Photo by Mapem Lanigan

This talk on Contemporary Tibetan art with Tenzing Rigdol was hosted in the Frederic Lasserre Building and was well-attended. Renowned contemporary Tibetan artist, Tenzing Rigdol, discussed the practice and method behind his avant-garde artwork. In the talk, he addressed the importance of the placement of elements and medium, linking Degas’ ballerinas to the form and composition of Buddhist deities in traditional Tibetan art. Looking at his own creative processes, Rigdol identified human conflicts, politics, and tradition as the driving forces behind his thought-provoking artwork. Rigdol also explained that his work is inherently political, drawing on his Ripple Series, which is reflective of his exilic experience in New York. The artist also described the thought-process behind his Proposal Series, in which he attempted to reconstruct traditional Tibetan art by stripping away the various Chinese, Indian and Nepalese styles that over time have influenced depictions of Buddhist deities.
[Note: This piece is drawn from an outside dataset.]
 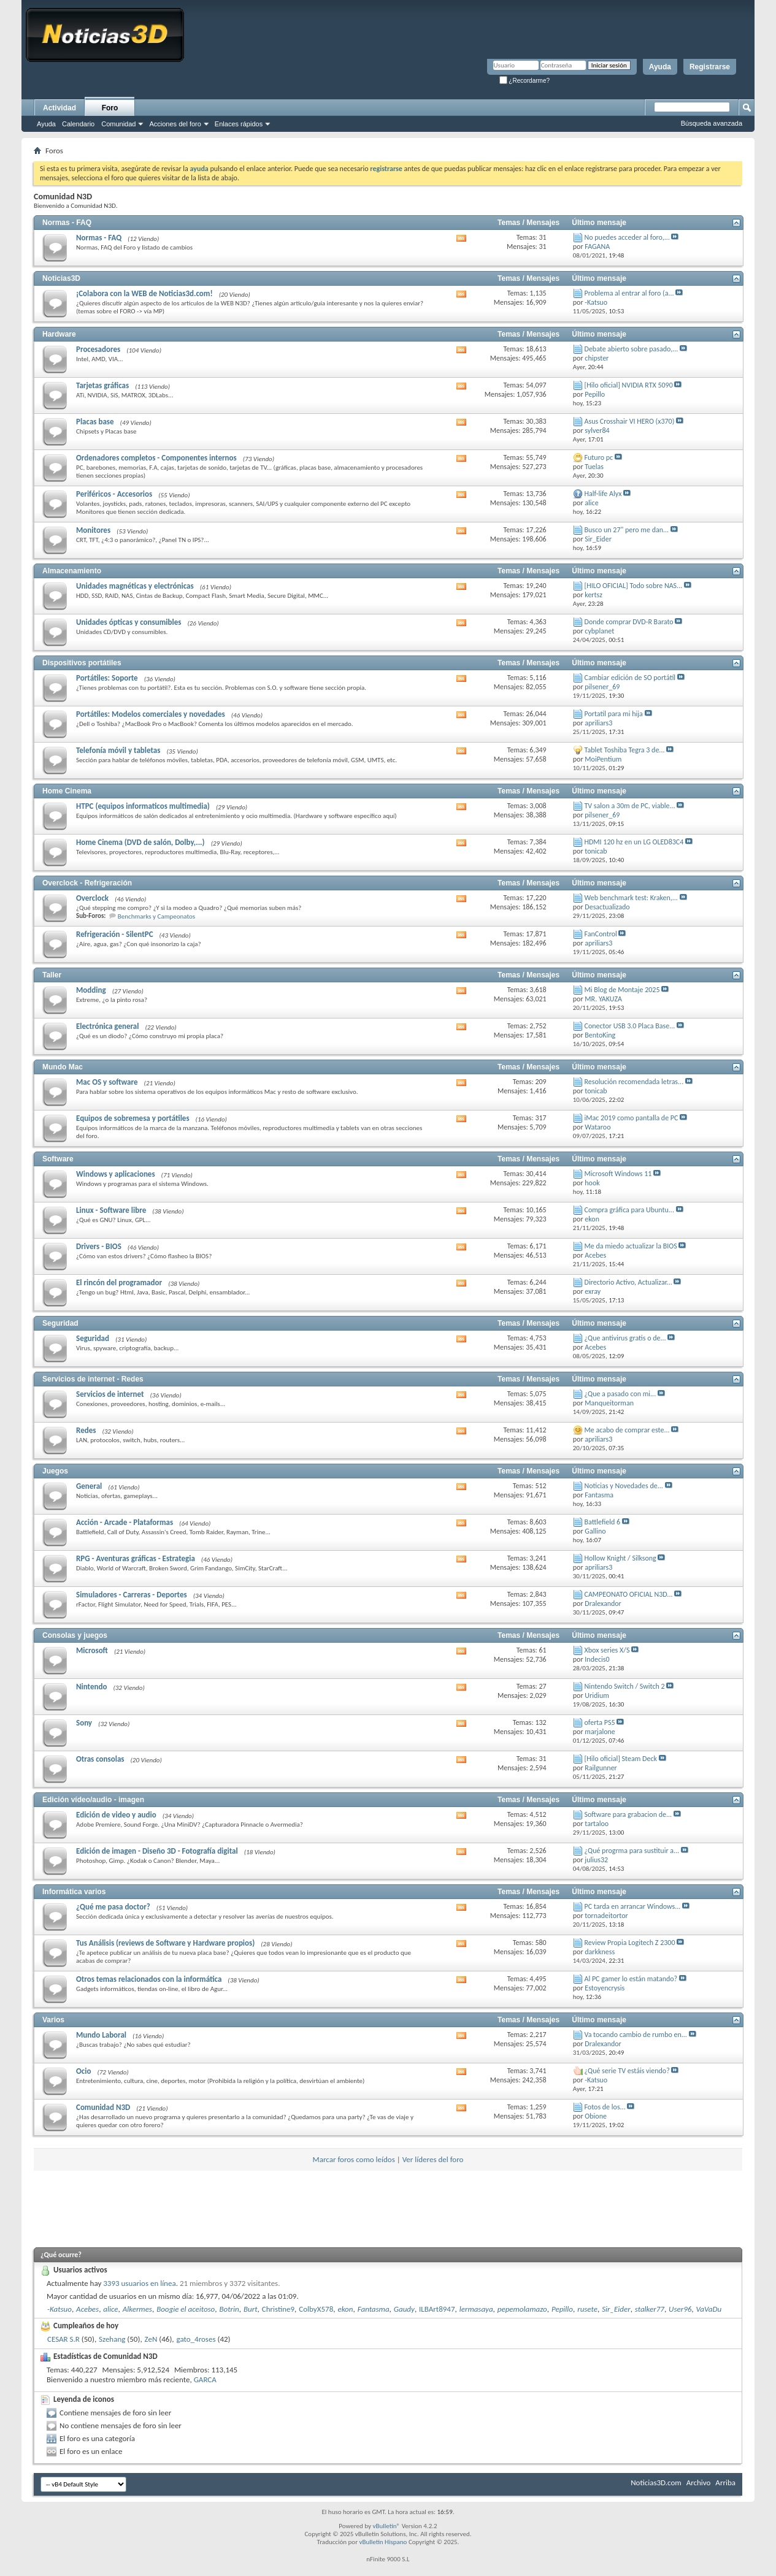 What do you see at coordinates (144, 293) in the screenshot?
I see `¡Colabora con la WEB de Noticias3d.com!` at bounding box center [144, 293].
Rigdol’s presentation was followed by a discussion involving members of the UBC, Nepali and Tibetan communities. One of the most powerful questions raised during the discussion was about the social consequences of Rigdol’s political artwork, to which Rigdol replied, “I try to be as honest as I can, and sometimes it isn’t what people like.”

This event was sponsored by the Himalaya Program, the Contemporary Tibetan Studies Program, and the Department of Art History, Visual Art and Theory.